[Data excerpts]

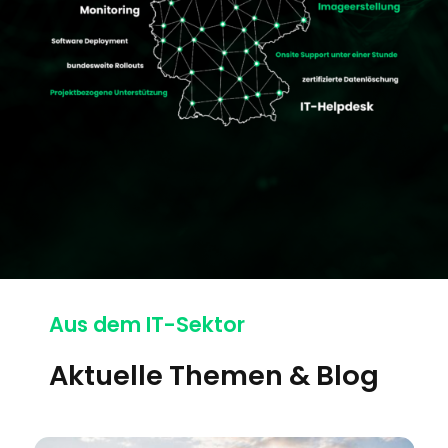
Aus dem IT-Sektor
Aktuelle Themen & Blog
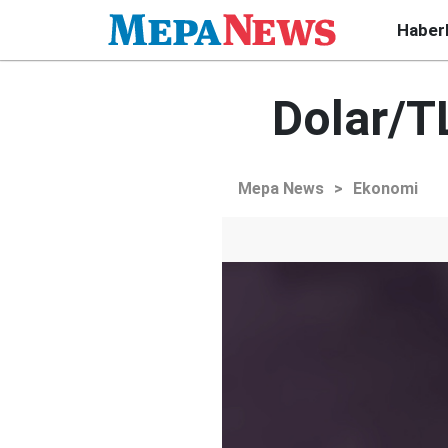
Haber
Dolar/T
Mepa News
>
Ekonomi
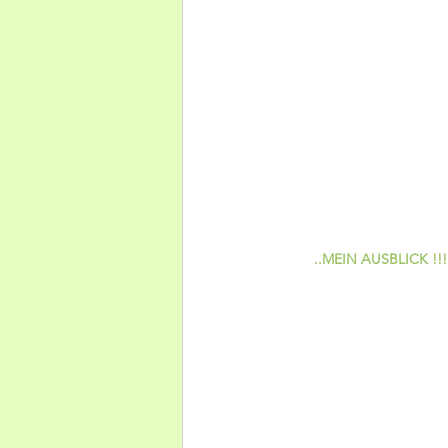
..MEIN AUSBLICK !!!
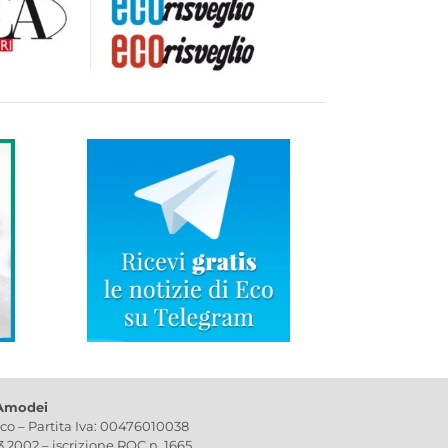
 Amodei
ico – Partita Iva: 00476010038
03.2002 – iscrizione ROC n. 1665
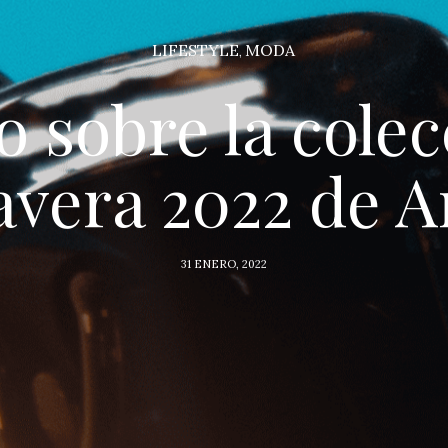
LIFESTYLE
MODA
,
o sobre la colec
vera 2022 de 
31 ENERO, 2022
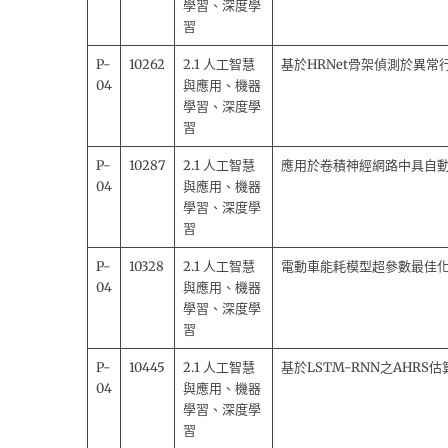
學習、深度學
習
P-
10262
2.1 人工智慧
基於HRNet骨架偵測於異常
04
與應用、機器
學習、深度學
習
P-
10287
2.1 人工智慧
應用於卷積神經網路中具自
04
與應用、機器
學習、深度學
習
P-
10328
2.1 人工智慧
電動車能耗模型超參數最佳
04
與應用、機器
學習、深度學
習
P-
10445
2.1 人工智慧
基於LSTM-RNN之AHRS
04
與應用、機器
學習、深度學
習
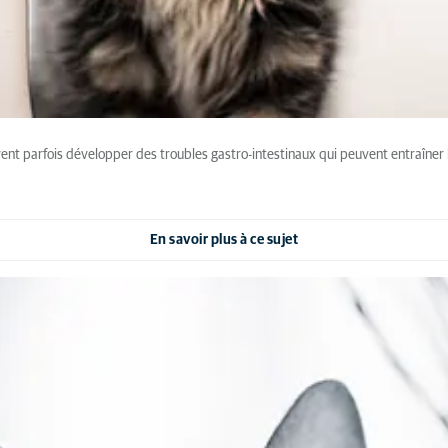
 parfois développer des troubles gastro-intestinaux qui peuvent entraîner la 
En savoir plus à ce sujet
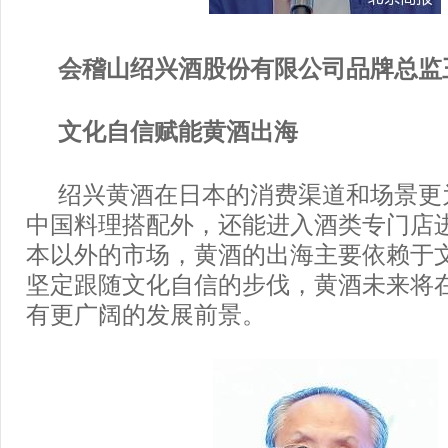
会稽山绍兴酒股份有限公司品牌总监
文化自信赋能黄酒出海
绍兴黄酒在日本的消费渠道和场景更
中国料理搭配外，还能进入酒类专门店
本以外的市场，黄酒的出海主要依赖于
坚定跟随文化自信的步伐，黄酒未来将
有更广阔的发展前景。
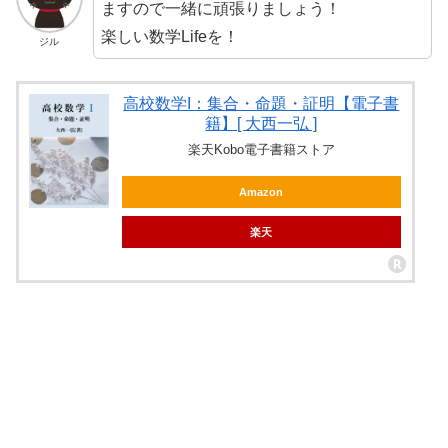
ますので一緒に頑張りましょう！
楽しい数学Lifeを！
ジル
高校数学I：集合・命題・証明【電子書
籍】[ 大西一弘 ]
楽天Kobo電子書籍ストア
Amazon
楽天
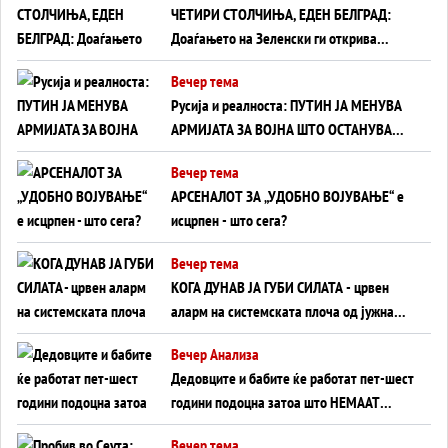
ЧЕТИРИ СТОЛЧИЊА, ЕДЕН БЕЛГРАД:
Доаѓањето на Зеленски ги открива
тајните на политиката на балансирање
Вечер тема
на Вучиќ
Русија и реалноста: ПУТИН ЈА МЕНУВА
АРМИЈАТА ЗА ВОЈНА ШТО ОСТАНУВА
БЕЗ ФРОНТ
Вечер тема
АРСЕНАЛОТ ЗА „УДОБНО ВОЈУВАЊЕ“ е
исцрпен - што сега?
Вечер тема
КОГА ДУНАВ ЈА ГУБИ СИЛАТА - црвен
аларм на системската плоча од јужна
Германија до Црното Море...
Вечер Анализа
Дедовците и бабите ќе работат пет-шест
години подоцна затоа што НЕМААТ
ВНУЦИ ДА ГИ ЗАМЕНАТ
Вечер тема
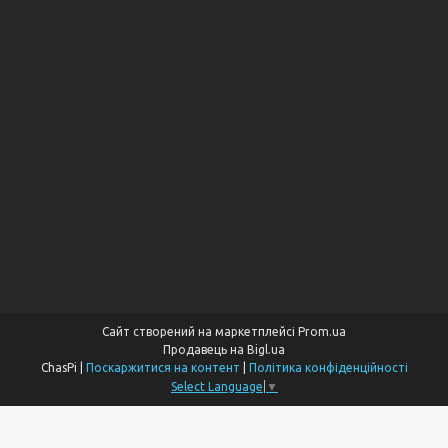
Сайт створений на маркетплейсі
Prom.ua
Продавець на Bigl.ua
ChasPi |
Поскаржитися на контент
|
Політика конфіденційності
Select Language
▼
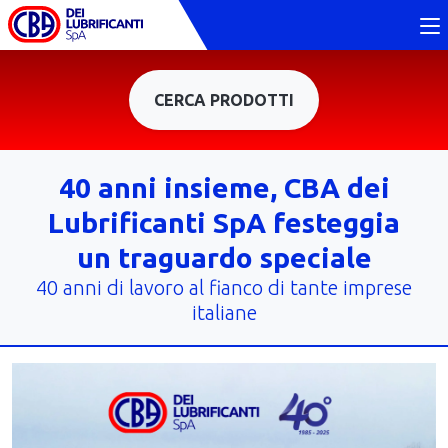
CERCA PRODOTTI
40 anni insieme, CBA dei
Lubrificanti SpA festeggia
un traguardo speciale
40 anni di lavoro al fianco di tante imprese
italiane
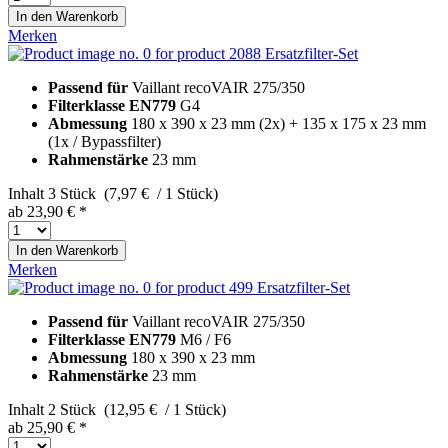
In den
Warenkorb
Merken
Ersatzfilter-Set
Passend für
Vaillant recoVAIR 275/350
Filterklasse EN779
G4
Abmessung
180 x 390 x 23 mm (2x) + 135 x 175 x 23 mm
(1x / Bypassfilter)
Rahmenstärke
23 mm
Inhalt
3 Stück (7,97 € / 1 Stück)
ab 23,90 € *
In den
Warenkorb
Merken
Ersatzfilter-Set
Passend für
Vaillant recoVAIR 275/350
Filterklasse EN779
M6 / F6
Abmessung
180 x 390 x 23 mm
Rahmenstärke
23 mm
Inhalt
2 Stück (12,95 € / 1 Stück)
ab 25,90 € *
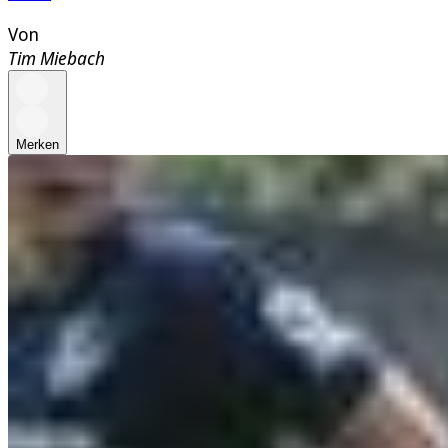
Von
Tim Miebach
Merken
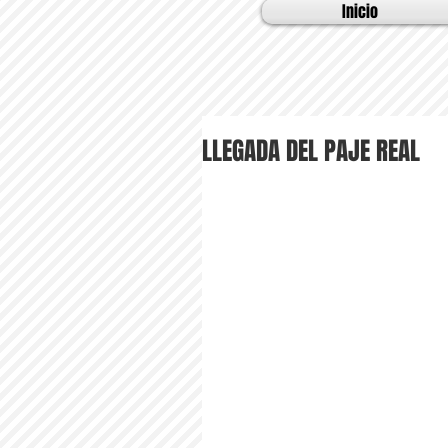
Inicio
LLEGADA DEL PAJE REAL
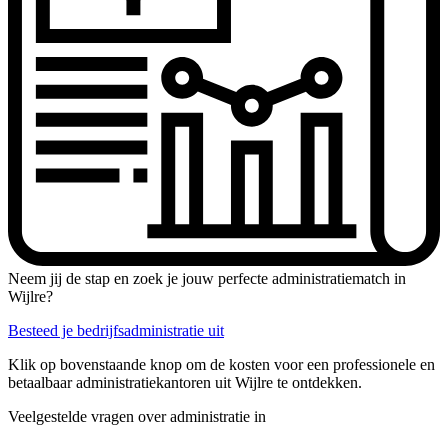
Neem jij de stap en zoek je jouw perfecte administratiematch in
Wijlre?
Besteed je bedrijfsadministratie uit
Klik op bovenstaande knop om de kosten voor een professionele en
betaalbaar administratiekantoren uit Wijlre te ontdekken.
Veelgestelde vragen over administratie in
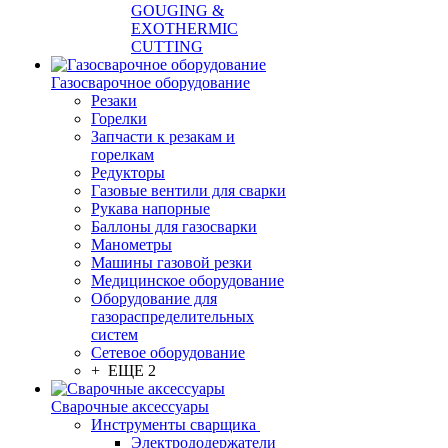
GOUGING &
EXOTHERMIC
CUTTING
Газосварочное оборудование
Резаки
Горелки
Запчасти к резакам и
горелкам
Редукторы
Газовые вентили для сварки
Рукава напорные
Баллоны для газосварки
Манометры
Машины газовой резки
Медицинское оборудование
Оборудование для
газораспределительных
систем
Сетевое оборудование
+ ЕЩЕ 2
Сварочные аксессуары
Инструменты сварщика
Электрододержатели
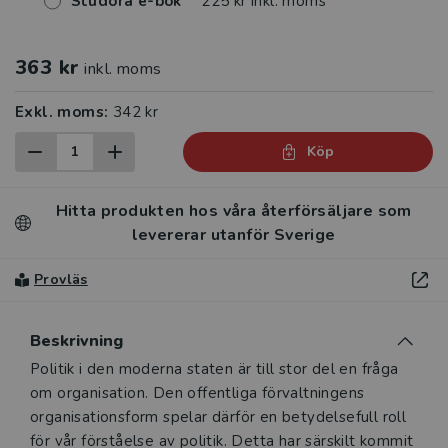
Studora e-bok
225 kr inkl. moms
363 kr
inkl. moms
Exkl. moms:
342 kr
Köp
Hitta produkten hos våra återförsäljare som
levererar utanför Sverige
Provläs
Beskrivning
Beskrivning
Politik i den moderna staten är till stor del en fråga
om organisation. Den offentliga förvaltningens
organisationsform spelar därför en betydelsefull roll
för vår förståelse av politik. Detta har särskilt kommit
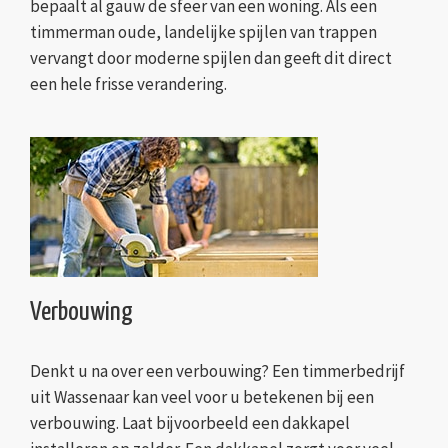
bepaalt al gauw de sfeer van een woning. Als een
timmerman oude, landelijke spijlen van trappen
vervangt door moderne spijlen dan geeft dit direct
een hele frisse verandering.
Verbouwing
Denkt u na over een verbouwing? Een timmerbedrijf
uit Wassenaar kan veel voor u betekenen bij een
verbouwing. Laat bijvoorbeeld een dakkapel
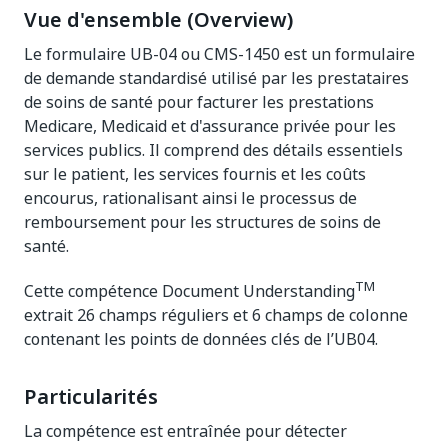
Vue d'ensemble (Overview)
Le formulaire UB-04 ou CMS-1450 est un formulaire
de demande standardisé utilisé par les prestataires
de soins de santé pour facturer les prestations
Medicare, Medicaid et d'assurance privée pour les
services publics. Il comprend des détails essentiels
sur le patient, les services fournis et les coûts
encourus, rationalisant ainsi le processus de
remboursement pour les structures de soins de
santé.
TM
Cette compétence Document Understanding
extrait 26 champs réguliers et 6 champs de colonne
contenant les points de données clés de l’UB04.
Particularités
La compétence est entraînée pour détecter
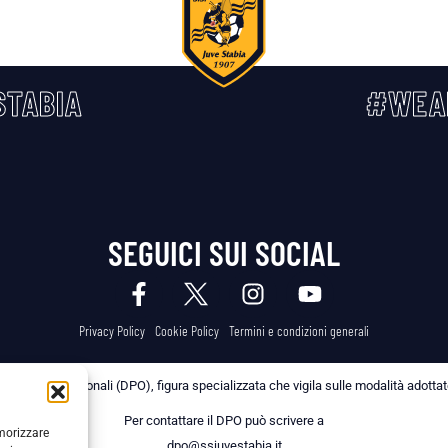
TABIA
#WEA
SEGUICI SUI SOCIAL
Privacy Policy
Cookie Policy
Termini e condizioni generali
 dei Dati Personali (DPO), figura specializzata che vigila sulle modalità adottate 
Per contattare il DPO può scrivere a
emorizzare
dpo@ssjuvestabia.it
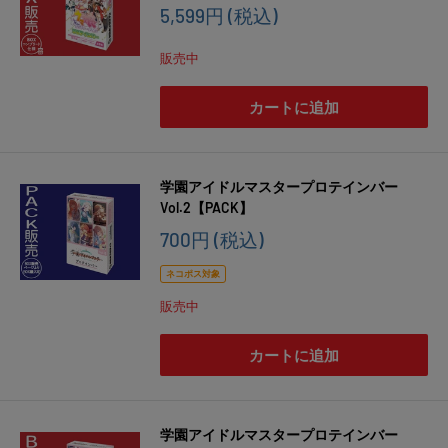
販
5,599円
(税込)
売
価
販売中
格
カートに追加
学園アイドルマスタープロテインバー
Vol.2【PACK】
販
700円
(税込)
売
価
ネコポス対象
格
販売中
カートに追加
学園アイドルマスタープロテインバー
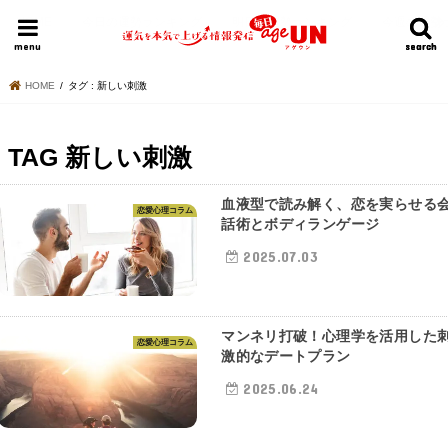
HOME
今日の運勢ランキング
明日の運勢ランキング
今週の運勢
menu
search
search
HOME
タグ : 新しい刺激
TAG
新しい刺激
血液型で読み解く、恋を実らせる
恋愛心理コラム
話術とボディランゲージ
2025.07.03
マンネリ打破！心理学を活用した
恋愛心理コラム
激的なデートプラン
2025.06.24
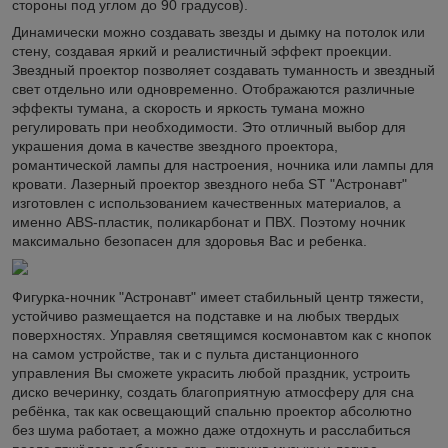
стороны под углом до 90 градусов).
Динамически можно создавать звезды и дымку на потолок или
стену, создавая яркий и реалистичный эффект проекции.
Звездный проектор позволяет создавать туманность и звездный
свет отдельно или одновременно. Отображаются различные
эффекты тумана, а скорость и яркость тумана можно
регулировать при необходимости. Это отличный выбор для
украшения дома в качестве звездного проектора,
романтической лампы для настроения, ночника или лампы для
кровати. Лазерный проектор звездного неба ST "Астронавт"
изготовлен с использованием качественных материалов, а
именно АВЅ-пластик, поликарбонат и ПВХ. Поэтому ночник
максимально безопасен для здоровья Вас и ребенка.
Фигурка-ночник "Астронавт" имеет стабильный центр тяжести,
устойчиво размещается на подставке и на любых твердых
поверхностях. Управляя светящимся космонавтом как с кнопок
на самом устройстве, так и с пульта дистанционного
управления Вы сможете украсить любой праздник, устроить
диско вечеринку, создать благоприятную атмосферу для сна
ребёнка, так как освещающий спальню проектор абсолютно
без шума работает, а можно даже отдохнуть и расслабиться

# [WHAT YOU HAVE TO DO]
Each entry above is to be written out exactly. The pictures stay out.

# [RESULT OF THE EXERCISE]
Aus dem IT-Sektor
Aktuelle Themen & Blog
Haber
Dolar/T
Mepa News
>
Ekonomi
..MEIN AUSBLICK !!!
 Amodei
ico – Partita Iva: 00476010038
03.2002 – iscrizione ROC n. 1665
LIFESTYLE
MODA
,
o sobre la colec
vera 2022 de 
31 ENERO, 2022
學習、深度學
習
P-
10262
2.1 人工智慧
基於HRNet骨架偵測於異常
04
與應用、機器
學習、深度學
習
P-
10287
2.1 人工智慧
應用於卷積神經網路中具自
04
與應用、機器
學習、深度學
習
P-
10328
2.1 人工智慧
電動車能耗模型超參數最佳
04
與應用、機器
學習、深度學
習
P-
10445
2.1 人工智慧
基於LSTM-RNN之AHRS
04
與應用、機器
學習、深度學
習
 parfois développer des troubles gastro-intestinaux qui peuvent entraîner la 
En savoir plus à ce sujet
会稽山绍兴酒股份有限公司品牌总监
文化自信赋能黄酒出海
绍兴黄酒在日本的消费渠道和场景更
中国料理搭配外，还能进入酒类专门店
本以外的市场，黄酒的出海主要依赖于
坚定跟随文化自信的步伐，黄酒未来将
有更广阔的发展前景。
ますので一緒に頑張りましょう！
楽しい数学Lifeを！
ジル
高校数学I：集合・命題・証明【電子書
籍】[ 大西一弘 ]
楽天Kobo電子書籍ストア
Amazon
楽天
ЧЕТИРИ СТОЛЧИЊА, ЕДЕН БЕЛГРАД:
Доаѓањето на Зеленски ги открива
тајните на политиката на балансирање
Вечер тема
на Вучиќ
Русија и реалноста: ПУТИН ЈА МЕНУВА
АРМИЈАТА ЗА ВОЈНА ШТО ОСТАНУВА
БЕЗ ФРОНТ
Вечер тема
АРСЕНАЛОТ ЗА „УДОБНО ВОЈУВАЊЕ“ е
исцрпен - што сега?
Вечер тема
КОГА ДУНАВ ЈА ГУБИ СИЛАТА - црвен
аларм на системската плоча од јужна
Германија до Црното Море...
Вечер Анализа
Дедовците и бабите ќе работат пет-шест
години подоцна затоа што НЕМААТ
ВНУЦИ ДА ГИ ЗАМЕНАТ
Вечер тема
Сайт створений на маркетплейсі
Prom.ua
Продавець на Bigl.ua
ChasPi |
Поскаржитися на контент
|
Політика конфіденційності
Select Language
▼
CERCA PRODOTTI
40 anni insieme, CBA dei
Lubrificanti SpA festeggia
un traguardo speciale
40 anni di lavoro al fianco di tante imprese
italiane
In den
Warenkorb
Merken
Ersatzfilter-Set
Passend für
Vaillant recoVAIR 275/350
Filterklasse EN779
G4
Abmessung
180 x 390 x 23 mm (2x) + 135 x 175 x 23 mm
(1x / Bypassfilter)
Rahmenstärke
23 mm
Inhalt
3 Stück (7,97 € / 1 Stück)
ab 23,90 € *
In den
Warenkorb
Merken
Ersatzfilter-Set
Passend für
Vaillant recoVAIR 275/350
Filterklasse EN779
M6 / F6
Abmessung
180 x 390 x 23 mm
Rahmenstärke
23 mm
Inhalt
2 Stück (12,95 € / 1 Stück)
ab 25,90 € *
Von
Tim Miebach
Merken
Inicio
LLEGADA DEL PAJE REAL
Neem jij de stap en zoek je jouw perfecte administratiematch in
Wijlre?
Besteed je bedrijfsadministratie uit
Klik op bovenstaande knop om de kosten voor een professionele en
betaalbaar administratiekantoren uit Wijlre te ontdekken.
Veelgestelde vragen over administratie in
GOUGING &
EXOTHERMIC
CUTTING
Газосварочное оборудование
Резаки
Горелки
Запчасти к резакам и
горелкам
Редукторы
Газовые вентили для сварки
Рукава напорные
Баллоны для газосварки
Манометры
Машины газовой резки
Медицинское оборудование
Оборудование для
газораспределительных
систем
Сетевое оборудование
+ ЕЩЕ 2
Сварочные аксессуары
Инструменты сварщика
Электрододержатели
Studora e-bok
225 kr inkl. moms
363 kr
inkl. moms
Exkl. moms:
342 kr
Köp
Hitta produkten hos våra återförsäljare som
levererar utanför Sverige
Provläs
Beskrivning
Beskrivning
Politik i den moderna staten är till stor del en fråga
om organisation. Den offentliga förvaltningens
organisationsform spelar därför en betydelsefull roll
för vår förståelse av politik. Detta har särskilt kommit
bepaalt al gauw de sfeer van een woning. Als een
timmerman oude, landelijke spijlen van trappen
vervangt door moderne spijlen dan geeft dit direct
een hele frisse verandering.
Verbouwing
Denkt u na over een verbouwing? Een timmerbedrijf
uit Wassenaar kan veel voor u betekenen bij een
verbouwing. Laat bijvoorbeeld een dakkapel
Vue d'ensemble (Overview)
Le formulaire UB-04 ou CMS-1450 est un formulaire
de demande standardisé utilisé par les prestataires
de soins de santé pour facturer les prestations
Medicare, Medicaid et d'assurance privée pour les
services publics. Il comprend des détails essentiels
sur le patient, les services fournis et les coûts
encourus, rationalisant ainsi le processus de
remboursement pour les structures de soins de
santé.
TM
Cette compétence Document Understanding
extrait 26 champs réguliers et 6 champs de colonne
contenant les points de données clés de l’UB04.
Particularités
La compétence est entraînée pour détecter
TABIA
#WEA
SEGUICI SUI SOCIAL
Privacy Policy
Cookie Policy
Termini e condizioni generali
 dei Dati Personali (DPO), figura specializzata che vigila sulle modalità adottate 
Per contattare il DPO può scrivere a
emorizzare
dpo@ssjuvestabia.it
販
5,599円
(税込)
売
価
販売中
格
カートに追加
学園アイドルマスタープロテインバー
Vol.2【PACK】
販
700円
(税込)
売
価
ネコポス対象
格
販売中
カートに追加
学園アイドルマスタープロテインバー
HOME
今日の運勢ランキング
明日の運勢ランキング
今週の運勢
menu
search
search
HOME
タグ : 新しい刺激
TAG
新しい刺激
血液型で読み解く、恋を実らせる
恋愛心理コラム
話術とボディランゲージ
2025.07.03
マンネリ打破！心理学を活用した
恋愛心理コラム
激的なデートプラン
2025.06.24
стороны под углом до 90 градусов).
Динамически можно создавать звезды и дымку на потолок или
стену, создавая яркий и реалистичный эффект проекции.
Звездный проектор позволяет создавать туманность и звездный
свет отдельно или одновременно. Отображаются различные
эффекты тумана, а скорость и яркость тумана можно
регулировать при необходимости. Это отличный выбор для
украшения дома в качестве звездного проектора,
романтической лампы для настроения, ночника или лампы для
кровати. Лазерный проектор звездного неба ST "Астронавт"
изготовлен с использованием качественных материалов, а
именно АВЅ-пластик, поликарбонат и ПВХ. Поэтому ночник
максимально безопасен для здоровья Вас и ребенка.
Фигурка-ночник "Астронавт" имеет стабильный центр тяжести,
устойчиво размещается на подставке и на любых твердых
поверхностях. Управляя светящимся космонавтом как с кнопок
на самом устройстве, так и с пульта дистанционного
управления Вы сможете украсить любой праздник, устроить
диско вечеринку, создать благоприятную атмосферу для сна
ребёнка, так как освещающий спальню проектор абсолютно
без шума работает, а можно даже отдохнуть и расслабиться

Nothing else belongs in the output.